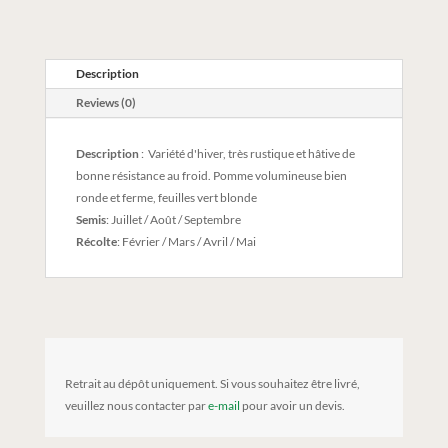
Description
Reviews (0)
Description
: Variété d'hiver, très rustique et hâtive de
bonne résistance au froid. Pomme volumineuse bien
ronde et ferme, feuilles vert blonde
Semis
: Juillet / Août / Septembre
Récolte
: Février / Mars / Avril / Mai
Retrait au dépôt uniquement. Si vous souhaitez être livré,
veuillez nous contacter par
e-mail
pour avoir un devis.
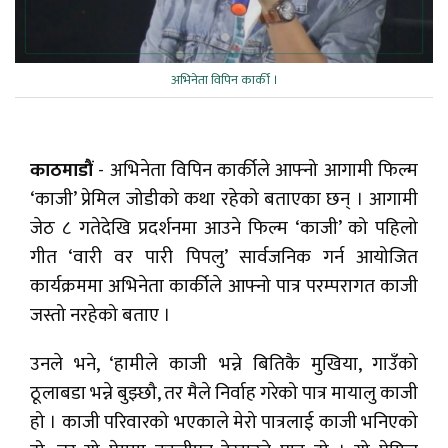
अभिनेता विपिन कार्की ।
काठमाडौं
- अभिनेता विपिन कार्कीले आफ्नो आगामी फिल्म
‘काजी’ प्रेमिल जोडीको कथा रहेको बताएका छन् । आगामी
जेठ ८ गतेदेखि प्रदर्शनमा आउने फिल्म ‘काजी’ को पहिलो
गीत ‘वारी वर पारी पिपलु’ सार्वजनिक गर्न आयोजित
कार्यक्रममा अभिनेता कार्कीले आफ्नो पात्र परम्परागत काजी
जस्तो नरहेको बताए ।
उनले भने, ‘हामीले काजी भन्ने बितिकै मुखिया, गाउँको
ठूलाबडा भन्ने बुझ्छौ, तर मैले निर्वाह गरेको पात्र मायालु काजी
हो । काजी परिवारको भएकाले मेरो पात्रलाई काजी भनिएको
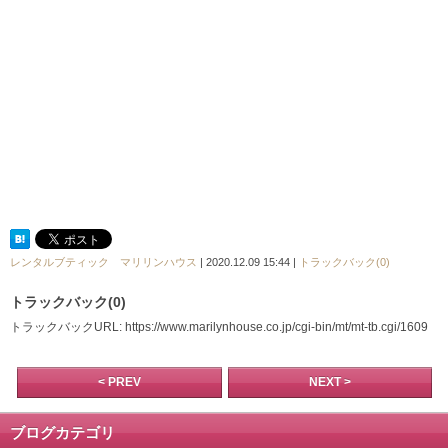
レンタルブティック マリリンハウス
| 2020.12.09 15:44 |
トラックバック(0)
トラックバック(0)
トラックバックURL: https://www.marilynhouse.co.jp/cgi-bin/mt/mt-tb.cgi/1609
< PREV
NEXT >
ブログカテゴリ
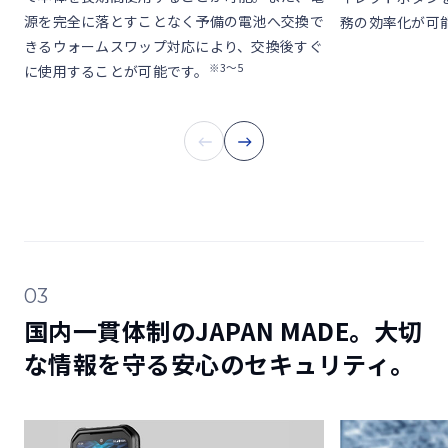
源を完全に落とすことなく予備の電池へ交換で
務の効率化が可
きるウォームスワップ対応により、交換後すぐ
※3～5
に使用することが可能です。
03
国内一貫体制のJAPAN MADE。大切
な情報を守る安心のセキュリティ。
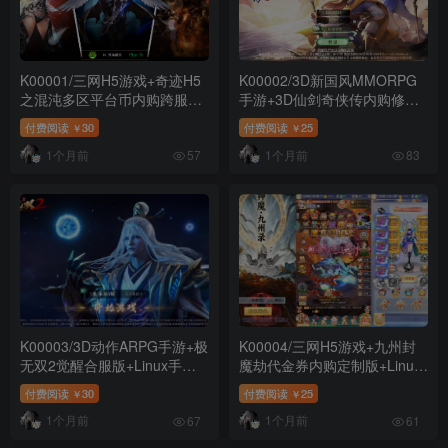
K00001/三网H5游戏+奇迹H5
K00002/3D新国风MMORPG
之混沌多区平台币内购跨服版
手游+3D仙剑奇侠传内购修复
+Linux手工服务端+商城官网
版+Linux手工服务端+GM授权
付费阅读
30
付费阅读
25
￥
￥
+代理后台+GM加币授权后台
后台+安卓+详细搭建教程+教
1个月前
1个月前
+详细搭建教程+视频演示
程演示
57
83
K00003/3D动作ARPG手游+极
K00004/三网H5游戏+九州封
无双2觉醒合服版+Linux手工
魔劫代金券内购定制版+Linux
服务端+本地注册+CDK授权后
手工服务端+管理后台+GM授
付费阅读
30
付费阅读
25
￥
￥
台+安卓+详细搭建教程+教程
权后台+详细搭建教程+教程演
1个月前
1个月前
演示
示
67
61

* * * * * * * * *

> _To do_
Each entry above should be reproduced exactly, with the pictures removed.

> _Solved exercise_
Description
Reviews (0)
Description
: Variété d'hiver, très rustique et hâtive de
bonne résistance au froid. Pomme volumineuse bien
ronde et ferme, feuilles vert blonde
Semis
: Juillet / Août / Septembre
Récolte
: Février / Mars / Avril / Mai
Retrait au dépôt uniquement. Si vous souhaitez être livré,
veuillez nous contacter par
e-mail
pour avoir un devis.
अभिनेता विपिन कार्की ।
काठमाडौं
- अभिनेता विपिन कार्कीले आफ्नो आगामी फिल्म
‘काजी’ प्रेमिल जोडीको कथा रहेको बताएका छन् । आगामी
जेठ ८ गतेदेखि प्रदर्शनमा आउने फिल्म ‘काजी’ को पहिलो
गीत ‘वारी वर पारी पिपलु’ सार्वजनिक गर्न आयोजित
कार्यक्रममा अभिनेता कार्कीले आफ्नो पात्र परम्परागत काजी
जस्तो नरहेको बताए ।
उनले भने, ‘हामीले काजी भन्ने बितिकै मुखिया, गाउँको
ठूलाबडा भन्ने बुझ्छौ, तर मैले निर्वाह गरेको पात्र मायालु काजी
हो । काजी परिवारको भएकाले मेरो पात्रलाई काजी भनिएको
レンタルブティック マリリンハウス
| 2020.12.09 15:44 |
トラックバック(0)
トラックバック(0)
トラックバックURL: https://www.marilynhouse.co.jp/cgi-bin/mt/mt-tb.cgi/1609
< PREV
NEXT >
ブログカテゴリ
源を完全に落とすことなく予備の電池へ交換で
務の効率化が可
きるウォームスワップ対応により、交換後すぐ
※3～5
に使用することが可能です。
03
国内一貫体制のJAPAN MADE。大切
な情報を守る安心のセキュリティ。
K00001/三网H5游戏+奇迹H5
K00002/3D新国风MMORPG
之混沌多区平台币内购跨服版
手游+3D仙剑奇侠传内购修复
+Linux手工服务端+商城官网
版+Linux手工服务端+GM授权
付费阅读
30
付费阅读
25
￥
￥
+代理后台+GM加币授权后台
后台+安卓+详细搭建教程+教
1个月前
1个月前
+详细搭建教程+视频演示
程演示
57
83
K00003/3D动作ARPG手游+极
K00004/三网H5游戏+九州封
无双2觉醒合服版+Linux手工
魔劫代金券内购定制版+Linux
服务端+本地注册+CDK授权后
手工服务端+管理后台+GM授
付费阅读
30
付费阅读
25
￥
￥
台+安卓+详细搭建教程+教程
权后台+详细搭建教程+教程演
1个月前
1个月前
演示
示
67
61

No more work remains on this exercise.